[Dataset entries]
[Start of section]
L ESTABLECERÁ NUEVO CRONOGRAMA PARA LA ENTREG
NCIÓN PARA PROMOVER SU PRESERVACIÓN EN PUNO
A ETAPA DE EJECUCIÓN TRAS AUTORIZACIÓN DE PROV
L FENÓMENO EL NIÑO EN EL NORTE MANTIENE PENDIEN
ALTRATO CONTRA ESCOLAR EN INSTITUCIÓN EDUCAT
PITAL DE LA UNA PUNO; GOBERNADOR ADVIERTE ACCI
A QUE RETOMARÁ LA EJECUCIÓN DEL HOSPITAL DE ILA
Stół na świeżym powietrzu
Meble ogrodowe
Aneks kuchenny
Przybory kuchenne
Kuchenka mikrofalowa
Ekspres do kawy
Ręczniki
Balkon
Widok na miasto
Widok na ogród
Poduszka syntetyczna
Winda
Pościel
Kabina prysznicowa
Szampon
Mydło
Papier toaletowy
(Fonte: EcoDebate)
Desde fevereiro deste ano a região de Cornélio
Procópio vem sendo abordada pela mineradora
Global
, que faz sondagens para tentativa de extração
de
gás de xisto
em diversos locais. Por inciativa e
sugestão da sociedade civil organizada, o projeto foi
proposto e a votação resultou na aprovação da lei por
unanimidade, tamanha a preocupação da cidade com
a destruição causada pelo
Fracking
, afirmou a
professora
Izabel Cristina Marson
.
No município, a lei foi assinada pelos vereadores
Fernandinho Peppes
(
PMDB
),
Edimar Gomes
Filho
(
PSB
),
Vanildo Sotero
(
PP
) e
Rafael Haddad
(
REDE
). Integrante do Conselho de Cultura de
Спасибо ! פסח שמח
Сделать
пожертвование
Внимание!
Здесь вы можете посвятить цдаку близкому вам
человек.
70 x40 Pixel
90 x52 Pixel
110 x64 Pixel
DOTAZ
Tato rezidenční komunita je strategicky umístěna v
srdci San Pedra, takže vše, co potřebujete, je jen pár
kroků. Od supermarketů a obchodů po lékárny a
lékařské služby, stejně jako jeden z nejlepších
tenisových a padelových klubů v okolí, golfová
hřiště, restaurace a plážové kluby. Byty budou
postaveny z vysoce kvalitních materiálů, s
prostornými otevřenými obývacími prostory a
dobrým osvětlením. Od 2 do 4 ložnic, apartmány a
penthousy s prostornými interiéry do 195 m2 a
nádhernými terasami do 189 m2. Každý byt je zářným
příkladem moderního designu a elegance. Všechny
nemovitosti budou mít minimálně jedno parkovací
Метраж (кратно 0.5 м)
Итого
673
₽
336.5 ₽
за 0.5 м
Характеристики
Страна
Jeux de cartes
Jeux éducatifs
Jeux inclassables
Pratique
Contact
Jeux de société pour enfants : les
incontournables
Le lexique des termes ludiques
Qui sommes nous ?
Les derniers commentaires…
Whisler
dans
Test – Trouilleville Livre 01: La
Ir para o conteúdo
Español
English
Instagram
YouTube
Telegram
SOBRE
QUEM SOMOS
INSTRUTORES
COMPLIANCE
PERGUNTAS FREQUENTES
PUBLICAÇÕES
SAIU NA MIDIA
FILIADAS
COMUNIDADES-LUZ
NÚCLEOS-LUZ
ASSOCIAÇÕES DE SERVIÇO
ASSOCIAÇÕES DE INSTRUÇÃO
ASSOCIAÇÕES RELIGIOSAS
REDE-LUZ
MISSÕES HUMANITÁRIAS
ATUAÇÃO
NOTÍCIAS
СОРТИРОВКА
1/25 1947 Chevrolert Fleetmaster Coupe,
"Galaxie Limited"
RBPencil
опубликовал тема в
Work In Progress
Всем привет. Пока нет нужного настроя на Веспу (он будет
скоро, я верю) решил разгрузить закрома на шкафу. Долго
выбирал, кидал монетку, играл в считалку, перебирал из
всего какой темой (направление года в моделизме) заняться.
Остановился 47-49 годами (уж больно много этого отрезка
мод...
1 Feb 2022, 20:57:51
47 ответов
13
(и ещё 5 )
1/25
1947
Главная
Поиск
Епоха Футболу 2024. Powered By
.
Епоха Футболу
[End of section]
**The task**
Within the records above, the line carrying "всего какой темой" starts the range and the last line ends it. Set down that range exactly.

**Task response**
всего какой темой (направление года в моделизме) заняться.
Остановился 47-49 годами (уж больно много этого отрезка
мод...
1 Feb 2022, 20:57:51
47 ответов
13
(и ещё 5 )
1/25
1947
Главная
Поиск
Епоха Футболу 2024. Powered By
.
Епоха Футболу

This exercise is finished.